|Jandricic, Sarah -|
|Mattson, Neil -|
|Sanderson, John -|
Submitted to: Journal of Economic Entomology
Publication Type: Peer Reviewed Journal
Publication Acceptance Date: January 30, 2014
Publication Date: April 14, 2014
Citation: Jandricic, S.E., Mattson, N.S., Wraight, S.P., Sanderson, J.P. 2014. Within-plant distribution of the Foxglove Aphid (Aulacorthum Solani Kaltenbach) (Hemiptera: Aphididae) on various greenhouse plants with implications for control. Journal of Economic Entomology. 107:697-707. Interpretive Summary: Foxglove aphid (Aulacorthum solani) has recently undergone a status change from an occasional pest to a serious pest of greenhouse crops in North America and the UK. Consequently, little information exists on the ecology of this insect in greenhouse crops. Although previous reports have suggested that foxglove aphids prefers to feed on new growth of plants, our earlier studies revealed a strong preference of this aphid to feed on the undersides of the lower leaves of young, vegetative (preflowering) pansy plants, and that preference for this cryptic habitat limited the biocontrol potential of an aphid predator. To determine if this behavior is typical of foxglove aphids, we explored the within-plant feeding preferences of this pest on a variety of common greenhouse plants, including pansy, sage, zinnia, pepper, snapdragon, petunia, marigold, and poinsettia. Observations confirmed that, as observed previously on pansy, foxglove aphid generally preferred to feed on the lower leaves of young plants but revealed a preference for higher locations on mature plants (primarily flowers, flower buds, or upper leaves). These findings suggest that biological and contact-chemical control of foxglove aphid may be difficult in young crops, and will inform greenhouse growers that it may be necessary to alter scouting protocols and pest management decisions when dealing with this pest.

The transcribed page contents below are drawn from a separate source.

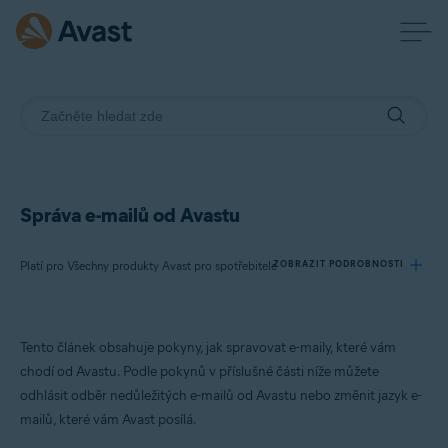
Správa e-mailů od Avastu
Platí pro Všechny produkty Avast pro spotřebitele
ZOBRAZIT PODROBNOSTI
Produkty:
Tento článek obsahuje pokyny, jak spravovat e-maily, které vám
Všechny produkty Avast pro spotřebitele
chodí od Avastu. Podle pokynů v příslušné části níže můžete
odhlásit odběr nedůležitých e-mailů od Avastu nebo změnit jazyk e-
Operační systémy:
mailů, které vám Avast posílá.
Všechny podporované operační systémy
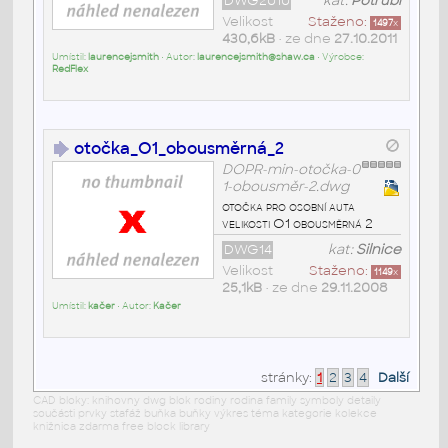
DWG2010
kat:
Potrubí
Velikost
Staženo:
1497
x
430,6kB
• ze dne
27.10.2011
Umístil:
laurencejsmith
• Autor:
laurencejsmith@shaw.ca
• Výrobce:
RedFlex
otočka_O1_obousměrná_2
DOPR-min-otočka-0
1-obousměr-2.dwg
otočka pro osobní auta
velikosti O1 obousměrná 2
DWG14
kat:
Silnice
Velikost
Staženo:
1149
x
25,1kB
• ze dne
29.11.2008
Umístil:
kačer
• Autor:
Kačer
stránky:
1
2
3
4
Další
CAD bloky: knihovny dwg blok rodiny rodina family symboly detaily
součásti prvky stafáž buňka buňky výkres téma kategorie kolekce
knižnica zdarma free block library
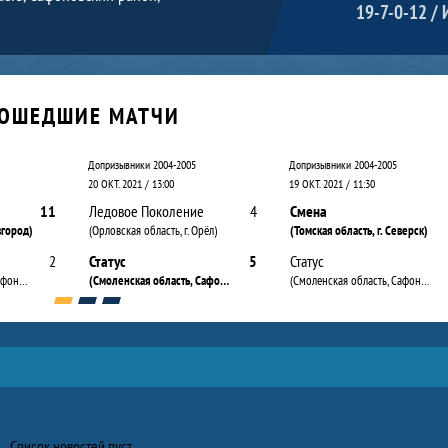
19-7-0-12 / 
ОШЕДШИЕ МАТЧИ
Допризывники 2004-2005
Допризывники 2004-2005
20 ОКТ. 2021 / 13:00
19 ОКТ. 2021 / 11:30
11
Ледовое Поколение
4
Смена
вгород)
(Орловская область, г. Орёл)
(Томская область, г. Северск)
2
Статус
5
Статус
(Смоленская область, Сафоново г.)
(Смоленская область, Сафоново г.)
(Смоленская область, Сафоново г.)
Список новостей пуст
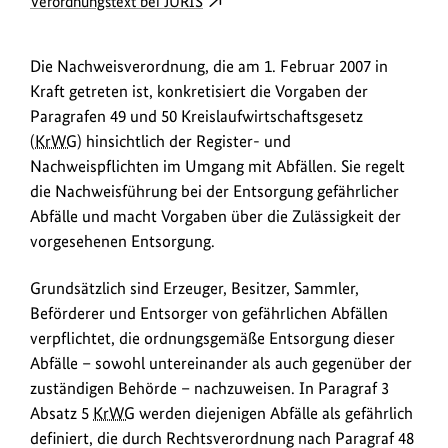
externer
Verordnungstext bei JURIS
o
Link
w
öffnet
Die Nachweisverordnung, die am 1. Februar 2007 in
in
n
Kraft getreten ist, konkretisiert die Vorgaben der
neuem
l
Paragrafen 49 und 50 Kreislaufwirtschaftsgesetz
Fenster:
o
(
KrWG
) hinsichtlich der Register- und
Verordnungstext
a
Nachweispflichten im Umgang mit Abfällen. Sie regelt
bei
die Nachweisführung bei der Entsorgung gefährlicher
JURIS
d
Abfälle und macht Vorgaben über die Zulässigkeit der
s
vorgesehenen Entsorgung.
/
L
Grundsätzlich sind Erzeuger, Besitzer, Sammler,
i
Beförderer und Entsorger von gefährlichen Abfällen
verpflichtet, die ordnungsgemäße Entsorgung dieser
n
Abfälle – sowohl untereinander als auch gegenüber der
k
zuständigen Behörde – nachzuweisen. In Paragraf 3
s
Absatz 5
KrWG
werden diejenigen Abfälle als gefährlich
definiert, die durch Rechtsverordnung nach Paragraf 48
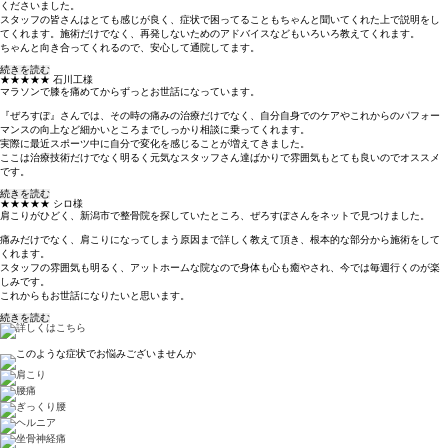
くださいました。
スタッフの皆さんはとても感じが良く、症状で困ってることもちゃんと聞いてくれた上で説明をし
てくれます。施術だけでなく、再発しないためのアドバイスなどもいろいろ教えてくれます。
ちゃんと向き合ってくれるので、安心して通院してます。
続きを読む
★★★★★
石川工様
マラソンで膝を痛めてからずっとお世話になっています。
『ぜろすぽ』さんでは、その時の痛みの治療だけでなく、自分自身でのケアやこれからのパフォー
マンスの向上など細かいところまでしっかり相談に乗ってくれます。
実際に最近スポーツ中に自分で変化を感じることが増えてきました。
ここは治療技術だけでなく明るく元気なスタッフさん達ばかりで雰囲気もとても良いのでオススメ
です。
続きを読む
★★★★★
シロ様
肩こりがひどく、新潟市で整骨院を探していたところ、ぜろすぽさんをネットで見つけました。
痛みだけでなく、肩こりになってしまう原因まで詳しく教えて頂き、根本的な部分から施術をして
くれます。
スタッフの雰囲気も明るく、アットホームな院なので身体も心も癒やされ、今では毎週行くのが楽
しみです。
これからもお世話になりたいと思います。
続きを読む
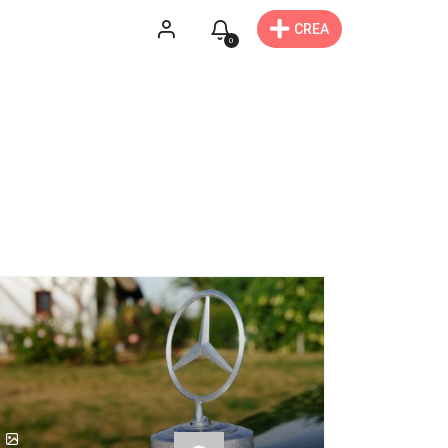
CREA
0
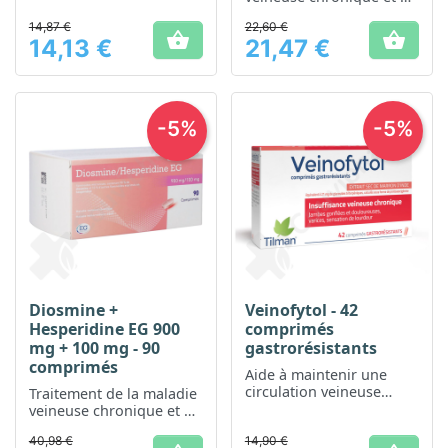
la maladie hémorroïdaire
14,87 €
22,60 €
aigüe


14,13 €
21,47 €
Prix
Prix
-5%
-5%
Diosmine +
Veinofytol - 42
Hesperidine EG 900
comprimés
mg + 100 mg - 90
gastrorésistants
comprimés
Aide à maintenir une
circulation veineuse
Traitement de la maladie
saine
veineuse chronique et de
la maladie hémorroïdaire
40,98 €
14,90 €
aigüe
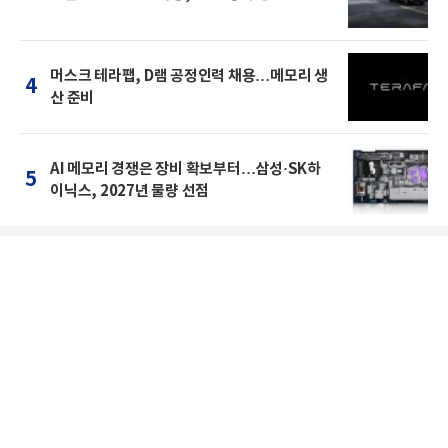
머스크 테라팹, D램 공정인력 채용…메모리 생
4
산 준비
AI 메모리 경쟁은 장비 확보부터…삼성·SK하
5
이닉스, 2027년 물량 선점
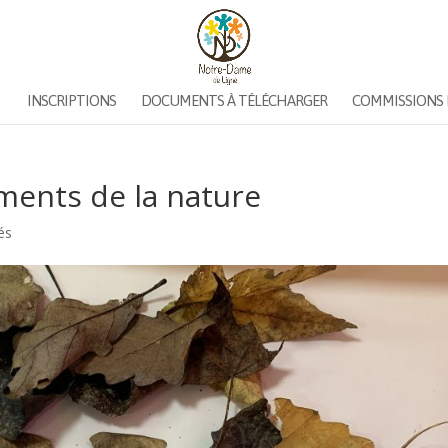
INSCRIPTIONS
DOCUMENTS À TÉLÉCHARGER
COMMISSIONS 
éments de la nature
vés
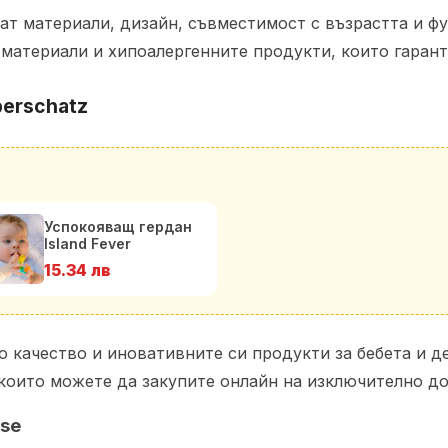
т материали, дизайн, съвместимост с възрастта и фу
материали и хипоалергенните продукти, които гарант
berschatz
Успокояващ гердан
Island Fever
15.34 лв
о качество и иновативните си продукти за бебета и д
 които можете да закупите онлайн на изключително до
ise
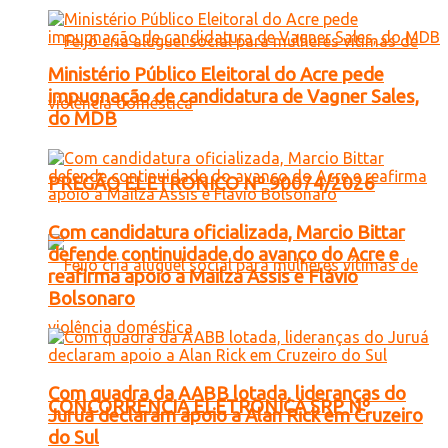
Ministério Público Eleitoral do Acre pede
impugnação de candidatura de Vagner Sales,
do MDB
PREGÃO ELETRONICO Nº 90074/2026
Com candidatura oficializada, Marcio Bittar
defende continuidade do avanço do Acre e
reafirma apoio a Mailza Assis e Flávio
Bolsonaro
Com quadra da AABB lotada, lideranças do
CONCORRENCIA ELETRONICA SRP Nº
Juruá declaram apoio a Alan Rick em Cruzeiro
do Sul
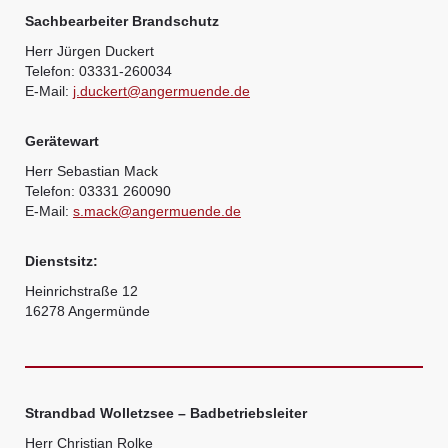
Sachbearbeiter Brandschutz
Herr Jürgen Duckert
Telefon: 03331-260034
E-Mail:
j.duckert@angermuende.de
Gerätewart
Herr Sebastian Mack
Telefon: 03331 260090
E-Mail:
s.mack@angermuende.de
Dienstsitz:
Heinrichstraße 12
16278 Angermünde
Strandbad Wolletzsee – Badbetriebsleiter
Herr Christian Rolke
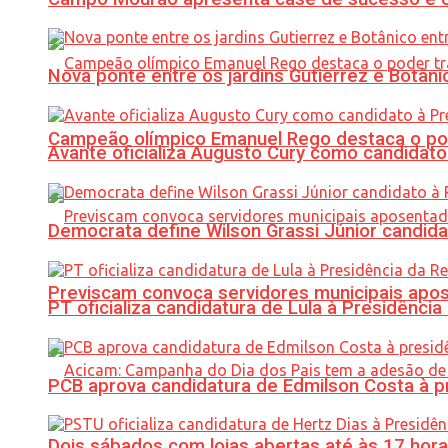
Nova ponte entre os jardins Gutierrez e Botâ
Campeão olímpico Emanuel Rego destaca o pod
Avante oficializa Augusto Cury como candidato
Democrata define Wilson Grassi Júnior candida
Previscam convoca servidores municipais apos
PT oficializa candidatura de Lula à Presidência
PCB aprova candidatura de Edmilson Costa à p
Dois sábados com lojas abertas até às 17 h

Technical Abstract: Foxglove aphid (Aulacorthum solani Kaltenbach; Hemiptera: Aphididae) has recently undergone a status change from an occasional pest to a serious pest of greenhouse crops in North America and the UK. Consequently, little non-anecdotal information exists on the ecology of this insect in greenhouse crops. To help inform integrated pest management (IPM) decisions, we explored the within-plant feeding preferences of A. solani on a variety of common greenhouse plants. Observations revealed this aphid generally preferred to feed on lower leaves of vegetative plants, but preferred higher locations on reproductive plants (primarily flowers, flower buds, or upper leaves). As aphid numbers were not correlated with plant biomass within each plant stratum, it was concluded that the observed differences in preferred feeding sites on vegetative vs. flowering plants were a reflection of differences in the nutritional quality of the various tissues of these plants. Despite being anecdotally referred to as “stem-feeding aphids”, A. solani were almost never found feeding on plant stems at the population densities established in our tests, with the exception of racemes of scarlet sage (Salvia farniacea). Although previous reports have suggested that A. solani prefers to feed on new growth of plants, our study indicates that mature leaves were preferred over meristem tissues on most plants. The implications of the within-plant feeding preferences of A. solani populations on both biological and chemical control are discussed.